Under the heading “Overview of the Corrupt Bribery Scheme,” the information alleges:
“In or around 2004, TLI and others, including Co-Conspirator One and Mikerin, agreed to enter into a corrupt bribery scheme, in which TLI would make corrupt bribery payments to offshore accounts, at the direction and for the benefit of Mikerin, in order for TLI to obtain an improper advantage and obtain and retain business with TENEX.
At some point thereafter, Condrey and Co-Conspirator Two learned that Co-Conspirator One had agreed with Mikerin to make corrupt bribe payments in order for TLI to obtain and retain business and contracts with TENEX. Co-Conspirator One explained that the amount of each corrupt payment was based on an agreement with Mikerin to kickback a percentage of certain contract awards that TENEX awarded to TLI, and that TLI would continue to win contract awards with TENEX if such corrupt payments were made. Soon after learning of the corrupt and fraudulent scheme, Condrey and Co-Conspirator Two agreed to enter into the conspiracy with Co-Conspirator One to make corrupt and fraudulent bribe and kickback payments to offshore bank accounts to benefit Mikerin in order to help TLI obtain and retain business with TENEX.

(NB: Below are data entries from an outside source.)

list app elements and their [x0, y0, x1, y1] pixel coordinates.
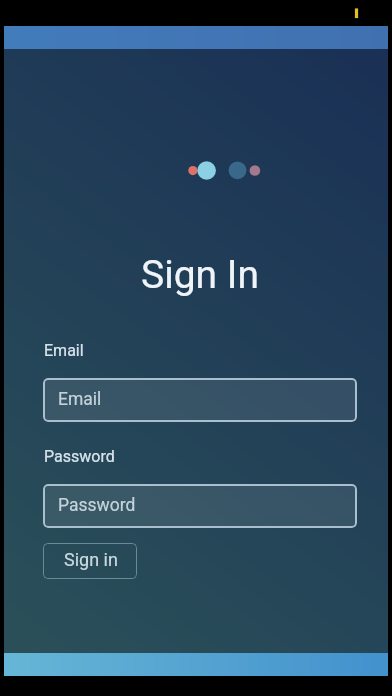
staticText: Email — [58, 389, 102, 410]
staticText: Email — [44, 341, 84, 360]
staticText: Password — [58, 495, 136, 516]
staticText: Sign in — [64, 549, 118, 570]
other: Battery status — [0, 0, 392, 696]
staticText: Sign In — [8, 252, 392, 298]
other: App logo — [4, 26, 388, 676]
button[interactable]: Password — [43, 484, 357, 528]
button[interactable]: Email — [43, 378, 357, 422]
button[interactable]: Sign in — [43, 543, 137, 579]
staticText: Password — [44, 447, 115, 466]
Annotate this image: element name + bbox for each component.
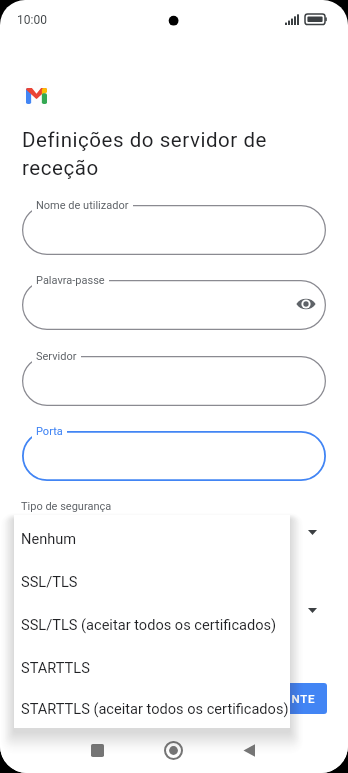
staticText: Definições do servidor de receção: [22, 128, 292, 180]
staticText: Tipo de segurança: [21, 500, 112, 513]
staticText: STARTTLS (aceitar todos os certificados): [21, 700, 289, 717]
staticText: SEGUINTE: [256, 692, 316, 705]
button[interactable]: Recentes: [81, 734, 113, 766]
button[interactable]: SSL/TLS: [14, 560, 290, 603]
staticText: Nenhum: [21, 530, 77, 547]
button[interactable]: Servidor: [22, 356, 326, 406]
button[interactable]: SSL/TLS (aceitar todos os certificados): [14, 603, 290, 646]
staticText: 10:00: [17, 13, 47, 27]
button[interactable]: Gmail: [22, 82, 50, 110]
staticText: SSL/TLS: [21, 573, 78, 590]
button[interactable]: Mostrar palavra-passe: [291, 289, 321, 319]
button[interactable]: STARTTLS (aceitar todos os certificados): [14, 689, 290, 728]
staticText: Servidor: [36, 350, 77, 363]
button[interactable]: Voltar: [232, 734, 264, 766]
button[interactable]: Início: [157, 734, 189, 766]
button[interactable]: Abrir lista: [300, 600, 324, 620]
button[interactable]: Nenhum: [14, 517, 290, 560]
staticText: Nome de utilizador: [36, 199, 129, 212]
staticText: SSL/TLS (aceitar todos os certificados): [21, 616, 277, 633]
button[interactable]: STARTTLS: [14, 646, 290, 689]
button[interactable]: SEGUINTE: [244, 683, 327, 714]
staticText: Palavra-passe: [36, 274, 105, 287]
button[interactable]: Abrir lista: [300, 522, 324, 542]
staticText: Porta: [36, 425, 63, 438]
button[interactable]: Palavra-passe: [22, 280, 326, 330]
button[interactable]: Porta: [22, 431, 326, 481]
button[interactable]: Nome de utilizador: [22, 205, 326, 255]
staticText: STARTTLS: [21, 659, 90, 676]
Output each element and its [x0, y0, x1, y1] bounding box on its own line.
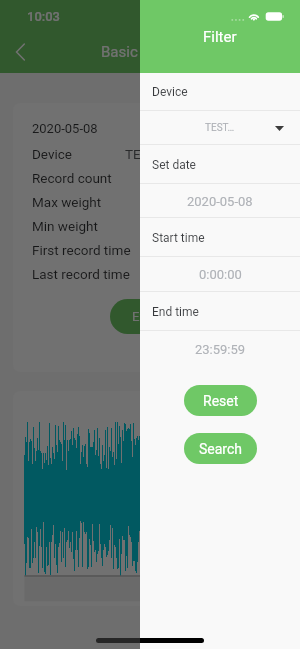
button[interactable]: TEST… — [140, 111, 300, 145]
button[interactable]: Search — [184, 433, 257, 464]
staticText: Filter — [203, 28, 237, 46]
staticText: 10:03 — [27, 9, 61, 24]
staticText: Basic statistics — [101, 43, 203, 61]
staticText: First record time — [32, 242, 131, 258]
button[interactable] — [0, 0, 300, 649]
staticText: Export — [132, 309, 170, 324]
staticText: 99.80 — [222, 194, 256, 210]
button[interactable]: Export — [110, 299, 192, 334]
button[interactable]: Device — [140, 73, 300, 111]
staticText: 00:00:03 — [222, 242, 275, 258]
button[interactable]: End time — [140, 292, 300, 331]
staticText: End time — [152, 305, 199, 319]
button[interactable]: 23:59:59 — [140, 331, 300, 368]
staticText: TEST… — [205, 122, 235, 134]
staticText: 23:59:59 — [195, 342, 246, 357]
staticText: 4096 — [222, 170, 253, 186]
button[interactable]: 2020-05-08 — [140, 184, 300, 218]
staticText: Max weight — [32, 194, 102, 210]
staticText: 0:00:00 — [199, 267, 242, 282]
staticText: 2020-05-08 — [187, 194, 253, 209]
button[interactable]: Set date — [140, 145, 300, 184]
button[interactable]: Reset — [184, 385, 257, 416]
staticText: Device — [152, 85, 188, 99]
staticText: Min weight — [32, 218, 98, 234]
staticText: TEST-DEVICE-0427 — [125, 146, 239, 162]
button[interactable]: 0:00:00 — [140, 257, 300, 292]
button[interactable]: Back — [7, 39, 33, 65]
staticText: Last record time — [32, 266, 130, 282]
staticText: Record count — [32, 170, 112, 186]
staticText: Start time — [152, 231, 205, 245]
staticText: Device — [32, 146, 72, 162]
staticText: Search — [199, 441, 243, 457]
staticText: 2020-05-08 — [32, 121, 98, 136]
staticText: 23:59:48 — [222, 266, 275, 282]
button[interactable]: Start time — [140, 218, 300, 257]
staticText: Reset — [203, 393, 239, 409]
staticText: Set date — [152, 158, 196, 172]
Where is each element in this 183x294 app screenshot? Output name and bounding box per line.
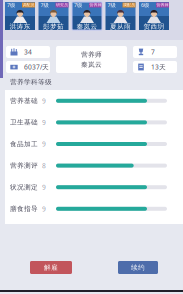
staticText: 贺西玥	[144, 22, 164, 31]
staticText: 7级	[108, 2, 116, 9]
staticText: 9	[42, 204, 46, 213]
staticText: 8	[42, 161, 46, 170]
button[interactable]: 7级	[72, 2, 102, 30]
staticText: 研究员	[56, 2, 68, 7]
staticText: 状况测定	[10, 183, 38, 191]
staticText: 7级	[74, 2, 82, 9]
button[interactable]: 解雇	[30, 261, 72, 274]
button[interactable]: 续约	[118, 261, 158, 274]
staticText: 洪涛东	[10, 22, 30, 31]
staticText: 营养师	[90, 2, 102, 7]
button[interactable]: 7级	[106, 2, 136, 30]
staticText: 营养师	[156, 2, 168, 7]
staticText: 9	[42, 183, 46, 192]
button[interactable]: 6级	[139, 2, 169, 30]
staticText: 7级	[7, 2, 15, 9]
staticText: 膳食指导	[10, 205, 38, 213]
staticText: 34	[24, 48, 32, 56]
staticText: 调配员	[123, 2, 135, 7]
staticText: 13天	[151, 63, 166, 72]
staticText: 9	[42, 118, 46, 127]
staticText: 秦岚云	[76, 22, 98, 31]
staticText: 7	[151, 48, 155, 56]
staticText: 9	[42, 96, 46, 105]
staticText: 6级	[141, 2, 149, 9]
staticText: 营养基础	[10, 97, 38, 105]
button[interactable]: 7级	[38, 2, 68, 30]
staticText: 7级	[40, 2, 48, 9]
staticText: 秦岚云	[81, 60, 102, 69]
staticText: 解雇	[44, 263, 58, 272]
button[interactable]: 7级	[5, 2, 35, 30]
staticText: 9	[42, 140, 46, 148]
staticText: 卫生基础	[10, 118, 38, 126]
staticText: 营养师	[81, 50, 102, 58]
staticText: 食品加工	[10, 140, 38, 148]
staticText: 6037/天	[24, 63, 49, 72]
staticText: 彭梦茹	[43, 22, 64, 31]
staticText: 夏从雨	[110, 22, 131, 31]
staticText: 续约	[131, 263, 145, 272]
staticText: 营养学科等级	[10, 78, 52, 86]
staticText: 营养测评	[10, 162, 38, 170]
staticText: 调配员	[22, 2, 34, 7]
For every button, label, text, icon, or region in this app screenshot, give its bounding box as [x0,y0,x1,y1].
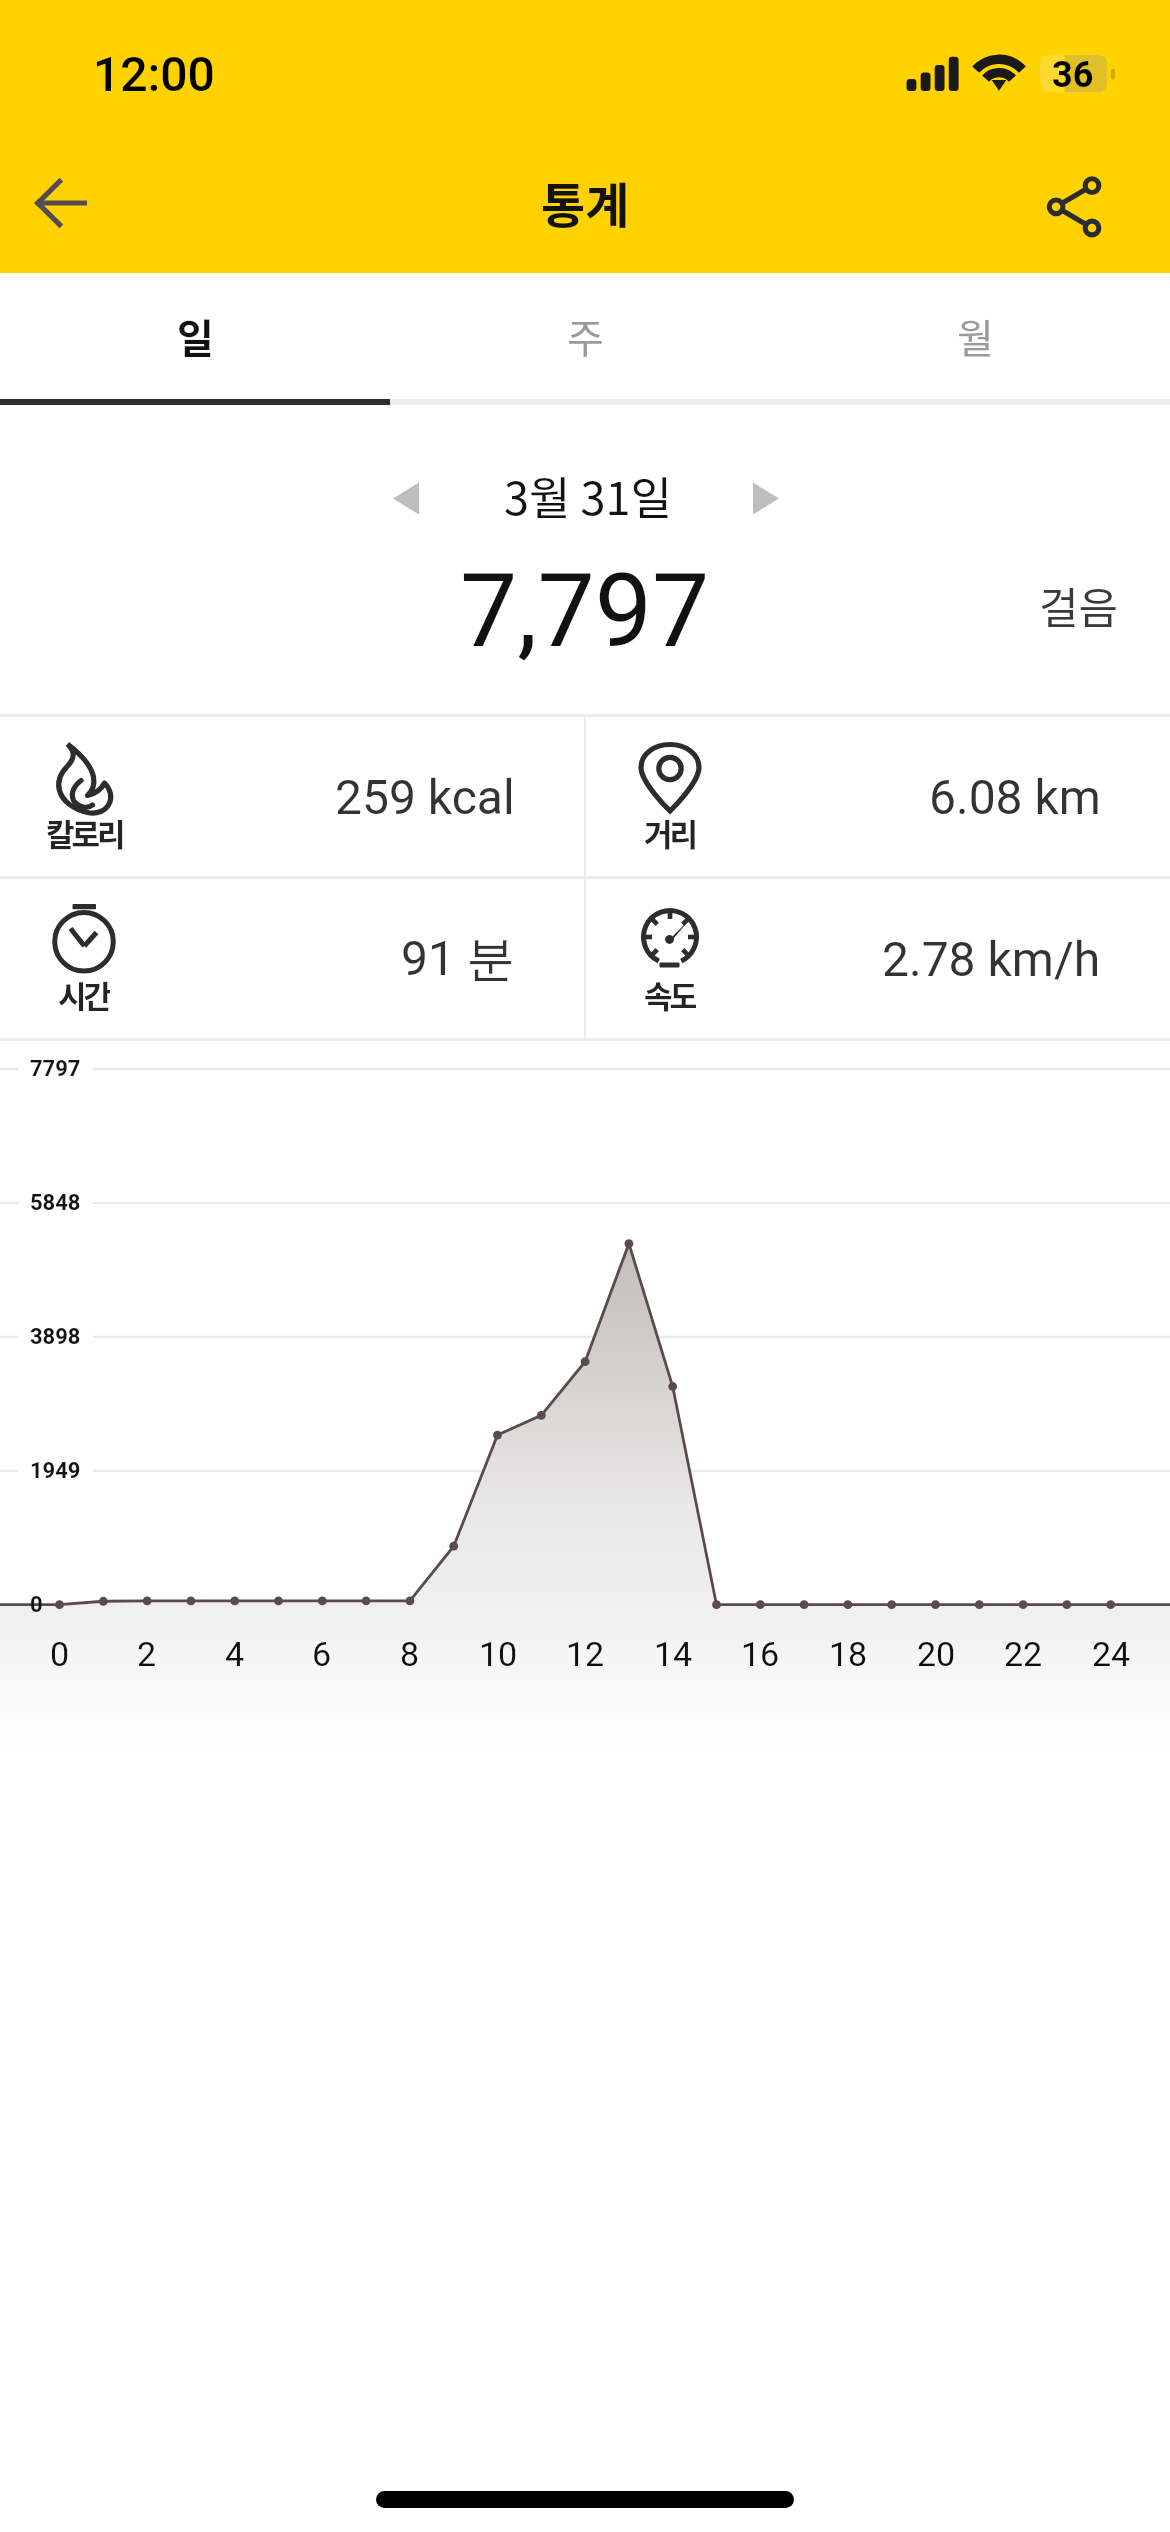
staticText: 7797 [30,1056,81,1082]
staticText: 통계 [541,167,630,233]
staticText: 91 분 [401,929,515,989]
button[interactable]: 시간 [0,879,584,1038]
staticText: 0 [30,1592,43,1618]
staticText: 8 [400,1634,420,1674]
button[interactable]: 속도 [586,879,1170,1038]
staticText: 일 [177,307,214,365]
staticText: 걸음 [1039,574,1119,634]
staticText: 22 [1004,1634,1043,1674]
staticText: 3월 31일 [504,463,672,523]
button[interactable]: Back [12,153,112,253]
staticText: 주 [567,307,604,365]
staticText: 1949 [30,1458,81,1484]
staticText: 20 [917,1634,956,1674]
staticText: 2.78 km/h [882,931,1101,987]
button[interactable]: Share [1026,155,1126,255]
staticText: 10 [479,1634,518,1674]
staticText: 시간 [58,972,110,1012]
staticText: 259 kcal [335,769,515,825]
staticText: 24 [1092,1634,1131,1674]
staticText: 36 [1052,54,1094,93]
staticText: 0 [50,1634,70,1674]
staticText: 거리 [644,810,696,850]
staticText: 18 [829,1634,868,1674]
staticText: 3898 [30,1324,81,1350]
button[interactable]: Previous day [376,463,438,523]
staticText: 6 [312,1634,332,1674]
button[interactable]: Next day [734,463,796,523]
button[interactable]: 일 [0,273,390,399]
staticText: 5848 [30,1190,81,1216]
staticText: 6.08 km [929,769,1101,825]
button[interactable]: 월 [780,273,1170,399]
staticText: 4 [225,1634,245,1674]
button[interactable]: 주 [390,273,780,399]
staticText: 칼로리 [46,810,123,850]
staticText: 월 [957,307,994,365]
staticText: 2 [137,1634,157,1674]
staticText: 14 [654,1634,693,1674]
button[interactable]: 거리 [586,717,1170,876]
staticText: 16 [741,1634,780,1674]
button[interactable]: 칼로리 [0,717,584,876]
staticText: 7,797 [460,551,710,671]
staticText: 12 [566,1634,605,1674]
staticText: 속도 [644,972,696,1012]
staticText: 12:00 [93,46,215,102]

In order to conceal and further the scheme, TLI and others, including Condrey, Co-Conspirator One, and Co-Conspirator Two, used terms such as “remuneration” and “commission” when documenting the corrupt and fraudulent payments on an internal TLI spreadsheet and when communicating with unknowing TLI employees who unwittingly processed the corrupt and fraudulent payments to offshore accounts.
In order to justify TLI’s corrupt and fraudulent payments to offshore accounts to benefit Mikerin, and to generate the money to make the payments, TLI and others, including Condrey, Co-Conspirator One, Co-Conspirator Two, and Mikerin, caused fake invoices to be prepared, which purported to be from TENEX to TLI and fraudulently described services that were never provided by TENEX to TLI. TLI and others, including Condrey, Co-Conspirator One, and Co-Conspirator Two, caused TLI to make the corrupt payments after TLI received the fraudulent invoices.

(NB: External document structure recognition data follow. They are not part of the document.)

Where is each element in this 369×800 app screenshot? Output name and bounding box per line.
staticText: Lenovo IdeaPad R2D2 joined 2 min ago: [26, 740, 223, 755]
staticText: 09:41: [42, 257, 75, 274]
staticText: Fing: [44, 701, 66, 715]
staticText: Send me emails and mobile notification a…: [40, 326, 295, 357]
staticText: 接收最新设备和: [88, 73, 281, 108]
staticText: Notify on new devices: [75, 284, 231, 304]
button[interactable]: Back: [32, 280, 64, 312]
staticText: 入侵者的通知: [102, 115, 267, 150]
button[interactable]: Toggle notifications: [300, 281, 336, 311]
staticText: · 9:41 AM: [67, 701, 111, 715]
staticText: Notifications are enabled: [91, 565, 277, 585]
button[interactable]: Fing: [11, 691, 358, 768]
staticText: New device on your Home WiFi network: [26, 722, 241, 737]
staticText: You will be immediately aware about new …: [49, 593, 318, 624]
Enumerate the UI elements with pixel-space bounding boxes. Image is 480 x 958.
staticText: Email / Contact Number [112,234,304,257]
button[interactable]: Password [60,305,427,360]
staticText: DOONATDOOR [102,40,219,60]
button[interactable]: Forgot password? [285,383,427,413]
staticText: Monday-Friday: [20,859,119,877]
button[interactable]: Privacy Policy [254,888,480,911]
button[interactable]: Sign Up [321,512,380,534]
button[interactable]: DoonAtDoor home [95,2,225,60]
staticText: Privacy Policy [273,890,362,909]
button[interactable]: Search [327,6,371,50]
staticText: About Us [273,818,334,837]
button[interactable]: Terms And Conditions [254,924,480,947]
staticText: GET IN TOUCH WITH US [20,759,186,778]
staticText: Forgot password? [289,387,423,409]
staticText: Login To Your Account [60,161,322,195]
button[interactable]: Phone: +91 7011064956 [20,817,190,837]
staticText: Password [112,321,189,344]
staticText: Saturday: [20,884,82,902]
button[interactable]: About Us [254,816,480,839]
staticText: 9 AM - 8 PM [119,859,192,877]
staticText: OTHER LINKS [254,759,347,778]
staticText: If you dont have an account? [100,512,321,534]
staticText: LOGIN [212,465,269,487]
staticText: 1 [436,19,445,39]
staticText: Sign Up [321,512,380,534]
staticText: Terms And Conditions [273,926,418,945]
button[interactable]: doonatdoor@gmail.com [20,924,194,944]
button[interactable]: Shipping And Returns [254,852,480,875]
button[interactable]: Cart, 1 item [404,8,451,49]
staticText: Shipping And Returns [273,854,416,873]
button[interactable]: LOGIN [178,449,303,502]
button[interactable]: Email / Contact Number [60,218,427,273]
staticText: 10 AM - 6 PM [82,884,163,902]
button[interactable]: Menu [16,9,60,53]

Co-Conspirator One left TLI in early 2010, but continued to work as a consultant to TLI. Upon Co-Conspirator One’s departure from TLI, Condrey and Co-Conspirator Two became co-Presidents of TLI, and they continued conspiring with Co-Conspirator One to communicate with Mikerin and facilitate TLI’s corrupt bribe payments.
Co-Conspirator One died in or around August 2011. After Co-Conspirator One’s death and continuing through in or around October 2014, TLI and others, including Condrey and Co-Conspirator Two, continued the corrupt and fraudulent bribery scheme. Among other things, Condrey and Co-Conspirator Two communicated directly with Mikerin to obtain fraudulent invoices for TLI and facilitate TLI’s corrupt payments.”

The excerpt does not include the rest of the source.